Reproduce only the stretch of entries below that begins at the first line and ends at the line holding "Who invited you".
↓↓↓
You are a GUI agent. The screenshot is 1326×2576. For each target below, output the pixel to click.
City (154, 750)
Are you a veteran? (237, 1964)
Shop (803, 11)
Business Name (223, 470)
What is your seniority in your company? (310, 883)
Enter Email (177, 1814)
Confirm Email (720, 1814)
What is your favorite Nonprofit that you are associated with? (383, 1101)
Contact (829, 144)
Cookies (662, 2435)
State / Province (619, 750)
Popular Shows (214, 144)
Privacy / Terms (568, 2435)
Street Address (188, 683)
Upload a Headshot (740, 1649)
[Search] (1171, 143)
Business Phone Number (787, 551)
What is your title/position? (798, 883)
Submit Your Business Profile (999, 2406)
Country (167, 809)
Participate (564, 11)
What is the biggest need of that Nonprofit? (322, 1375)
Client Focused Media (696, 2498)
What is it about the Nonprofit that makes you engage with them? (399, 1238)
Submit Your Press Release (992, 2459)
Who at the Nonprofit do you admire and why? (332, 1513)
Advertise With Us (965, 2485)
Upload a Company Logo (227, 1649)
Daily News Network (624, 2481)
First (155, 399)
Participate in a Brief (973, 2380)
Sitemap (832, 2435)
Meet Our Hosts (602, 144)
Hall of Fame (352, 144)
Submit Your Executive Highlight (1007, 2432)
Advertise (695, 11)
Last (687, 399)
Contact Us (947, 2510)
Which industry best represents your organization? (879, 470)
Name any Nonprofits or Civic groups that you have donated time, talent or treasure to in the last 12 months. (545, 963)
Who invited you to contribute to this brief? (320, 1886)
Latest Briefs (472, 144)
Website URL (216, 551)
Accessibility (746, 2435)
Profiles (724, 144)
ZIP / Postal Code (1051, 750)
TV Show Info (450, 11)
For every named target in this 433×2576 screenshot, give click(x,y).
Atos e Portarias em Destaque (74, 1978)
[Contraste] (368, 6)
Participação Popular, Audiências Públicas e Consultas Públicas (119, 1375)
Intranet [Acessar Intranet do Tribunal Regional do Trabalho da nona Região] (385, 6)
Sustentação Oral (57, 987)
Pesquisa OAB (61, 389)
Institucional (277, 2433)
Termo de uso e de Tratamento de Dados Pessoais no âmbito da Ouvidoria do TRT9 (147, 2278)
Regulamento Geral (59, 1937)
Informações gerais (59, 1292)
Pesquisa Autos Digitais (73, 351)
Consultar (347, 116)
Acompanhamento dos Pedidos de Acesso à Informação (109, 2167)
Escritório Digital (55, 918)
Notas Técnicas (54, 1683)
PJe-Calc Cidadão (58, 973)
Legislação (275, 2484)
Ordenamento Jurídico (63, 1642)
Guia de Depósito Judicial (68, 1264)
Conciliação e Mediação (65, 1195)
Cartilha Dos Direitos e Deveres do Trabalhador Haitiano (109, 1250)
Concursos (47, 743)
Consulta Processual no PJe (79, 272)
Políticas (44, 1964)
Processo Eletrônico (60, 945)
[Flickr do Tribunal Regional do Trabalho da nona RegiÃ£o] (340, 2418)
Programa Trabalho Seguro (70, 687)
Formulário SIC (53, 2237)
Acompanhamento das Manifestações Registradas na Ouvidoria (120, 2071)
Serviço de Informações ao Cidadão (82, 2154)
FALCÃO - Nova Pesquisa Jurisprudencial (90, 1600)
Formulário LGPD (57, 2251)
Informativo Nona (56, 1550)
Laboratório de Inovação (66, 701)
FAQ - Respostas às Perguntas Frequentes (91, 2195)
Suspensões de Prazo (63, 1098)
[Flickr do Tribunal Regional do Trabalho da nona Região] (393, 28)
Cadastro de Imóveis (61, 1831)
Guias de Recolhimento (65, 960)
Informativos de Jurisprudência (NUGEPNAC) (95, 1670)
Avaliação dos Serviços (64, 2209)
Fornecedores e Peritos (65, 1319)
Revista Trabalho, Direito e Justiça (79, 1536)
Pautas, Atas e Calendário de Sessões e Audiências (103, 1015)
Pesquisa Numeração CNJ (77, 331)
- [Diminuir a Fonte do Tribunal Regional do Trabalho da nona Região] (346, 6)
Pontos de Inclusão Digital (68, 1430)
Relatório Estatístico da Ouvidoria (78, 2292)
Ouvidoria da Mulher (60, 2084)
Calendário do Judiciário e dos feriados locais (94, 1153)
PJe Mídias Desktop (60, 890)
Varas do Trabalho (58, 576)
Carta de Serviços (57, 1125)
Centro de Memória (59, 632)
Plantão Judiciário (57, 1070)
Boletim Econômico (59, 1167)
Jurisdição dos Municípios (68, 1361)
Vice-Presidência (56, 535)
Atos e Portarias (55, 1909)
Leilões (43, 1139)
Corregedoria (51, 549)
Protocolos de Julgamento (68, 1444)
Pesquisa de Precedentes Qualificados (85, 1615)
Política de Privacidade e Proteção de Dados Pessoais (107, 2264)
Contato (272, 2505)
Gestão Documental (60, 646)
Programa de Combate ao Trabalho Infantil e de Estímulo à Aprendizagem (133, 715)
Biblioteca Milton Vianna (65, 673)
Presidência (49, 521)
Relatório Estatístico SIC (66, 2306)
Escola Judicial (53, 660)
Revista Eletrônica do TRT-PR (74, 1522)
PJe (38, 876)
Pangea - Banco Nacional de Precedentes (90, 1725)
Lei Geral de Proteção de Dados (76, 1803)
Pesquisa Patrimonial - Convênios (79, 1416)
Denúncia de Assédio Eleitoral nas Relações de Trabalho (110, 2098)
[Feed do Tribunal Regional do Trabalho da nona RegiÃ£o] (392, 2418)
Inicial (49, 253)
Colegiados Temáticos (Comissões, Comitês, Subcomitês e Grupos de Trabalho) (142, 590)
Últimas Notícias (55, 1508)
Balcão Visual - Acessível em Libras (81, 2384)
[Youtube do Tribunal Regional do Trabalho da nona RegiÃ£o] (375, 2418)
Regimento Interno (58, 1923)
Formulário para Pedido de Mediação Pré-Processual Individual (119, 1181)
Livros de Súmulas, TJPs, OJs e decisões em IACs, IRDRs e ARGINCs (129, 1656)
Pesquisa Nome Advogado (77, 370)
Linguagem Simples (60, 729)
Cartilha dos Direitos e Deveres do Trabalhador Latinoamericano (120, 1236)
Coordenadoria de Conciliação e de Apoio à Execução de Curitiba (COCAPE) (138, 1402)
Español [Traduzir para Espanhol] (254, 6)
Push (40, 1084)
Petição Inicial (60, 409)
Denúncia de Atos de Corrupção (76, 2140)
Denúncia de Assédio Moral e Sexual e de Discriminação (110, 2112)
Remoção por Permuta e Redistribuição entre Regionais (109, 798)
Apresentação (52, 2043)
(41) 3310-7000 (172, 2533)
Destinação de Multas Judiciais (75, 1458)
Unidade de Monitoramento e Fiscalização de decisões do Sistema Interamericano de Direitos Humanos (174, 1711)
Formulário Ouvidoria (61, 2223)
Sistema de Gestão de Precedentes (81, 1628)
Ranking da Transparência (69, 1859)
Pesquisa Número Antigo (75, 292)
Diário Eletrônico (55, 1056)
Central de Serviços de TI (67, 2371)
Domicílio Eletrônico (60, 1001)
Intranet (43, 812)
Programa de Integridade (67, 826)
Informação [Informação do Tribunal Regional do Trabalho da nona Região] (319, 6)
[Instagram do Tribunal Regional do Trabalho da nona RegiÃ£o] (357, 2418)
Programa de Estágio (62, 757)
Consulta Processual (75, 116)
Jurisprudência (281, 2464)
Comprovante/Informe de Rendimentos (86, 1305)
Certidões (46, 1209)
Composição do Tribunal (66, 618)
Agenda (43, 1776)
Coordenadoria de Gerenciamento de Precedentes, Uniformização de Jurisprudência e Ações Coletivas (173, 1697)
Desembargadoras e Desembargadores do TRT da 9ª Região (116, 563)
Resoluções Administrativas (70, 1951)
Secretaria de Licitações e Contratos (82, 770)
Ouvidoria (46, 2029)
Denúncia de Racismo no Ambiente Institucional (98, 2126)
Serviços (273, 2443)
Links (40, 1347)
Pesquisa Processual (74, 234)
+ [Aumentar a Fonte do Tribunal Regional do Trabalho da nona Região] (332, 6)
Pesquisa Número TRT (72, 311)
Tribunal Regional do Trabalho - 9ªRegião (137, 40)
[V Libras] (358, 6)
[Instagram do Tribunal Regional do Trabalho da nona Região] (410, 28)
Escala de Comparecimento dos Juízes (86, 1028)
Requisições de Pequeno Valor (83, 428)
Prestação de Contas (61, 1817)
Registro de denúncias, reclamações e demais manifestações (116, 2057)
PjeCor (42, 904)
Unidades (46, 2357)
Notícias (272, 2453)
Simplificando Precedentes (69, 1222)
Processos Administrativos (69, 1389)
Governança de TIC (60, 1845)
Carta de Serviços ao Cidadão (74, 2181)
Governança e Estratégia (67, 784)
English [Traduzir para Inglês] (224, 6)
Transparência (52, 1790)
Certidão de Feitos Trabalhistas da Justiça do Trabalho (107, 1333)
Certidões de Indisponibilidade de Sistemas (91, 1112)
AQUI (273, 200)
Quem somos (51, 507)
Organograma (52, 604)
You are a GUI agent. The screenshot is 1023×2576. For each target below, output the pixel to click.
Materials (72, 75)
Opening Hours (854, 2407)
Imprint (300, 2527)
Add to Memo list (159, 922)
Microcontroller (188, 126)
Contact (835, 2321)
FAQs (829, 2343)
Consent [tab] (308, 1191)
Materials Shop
↑↑↑
■ **WRITTEN SOLUTION**:
You are a GUI agent. The screenshot is 1326×2576. For each target below, output the pixel to click.
City (154, 750)
Are you a veteran? (237, 1964)
Shop (803, 11)
Business Name (223, 470)
What is your seniority in your company? (310, 883)
Enter Email (177, 1814)
Confirm Email (720, 1814)
What is your favorite Nonprofit that you are associated with? (383, 1101)
Contact (829, 144)
Cookies (662, 2435)
State / Province (619, 750)
Popular Shows (214, 144)
Privacy / Terms (568, 2435)
Street Address (188, 683)
Upload a Headshot (740, 1649)
[Search] (1171, 143)
Business Phone Number (787, 551)
What is your title/position? (798, 883)
Submit Your Business Profile (999, 2406)
Country (167, 809)
Participate (564, 11)
What is the biggest need of that Nonprofit? (322, 1375)
Client Focused Media (696, 2498)
What is it about the Nonprofit that makes you engage with them? (399, 1238)
Submit Your Press Release (992, 2459)
Who at the Nonprofit do you admire and why? (332, 1513)
Advertise With Us (965, 2485)
Upload a Company Logo (227, 1649)
Daily News Network (624, 2481)
First (155, 399)
Participate in a Brief (973, 2380)
Sitemap (832, 2435)
Meet Our Hosts (602, 144)
Hall of Fame (352, 144)
Submit Your Executive Highlight (1007, 2432)
Advertise (695, 11)
Last (687, 399)
Contact Us (947, 2510)
Which industry best represents your organization? (879, 470)
Name any Nonprofits or Civic groups that you have donated time, talent or treasure to in the last 12 months. (545, 963)
Who invited you to contribute to this brief? (320, 1886)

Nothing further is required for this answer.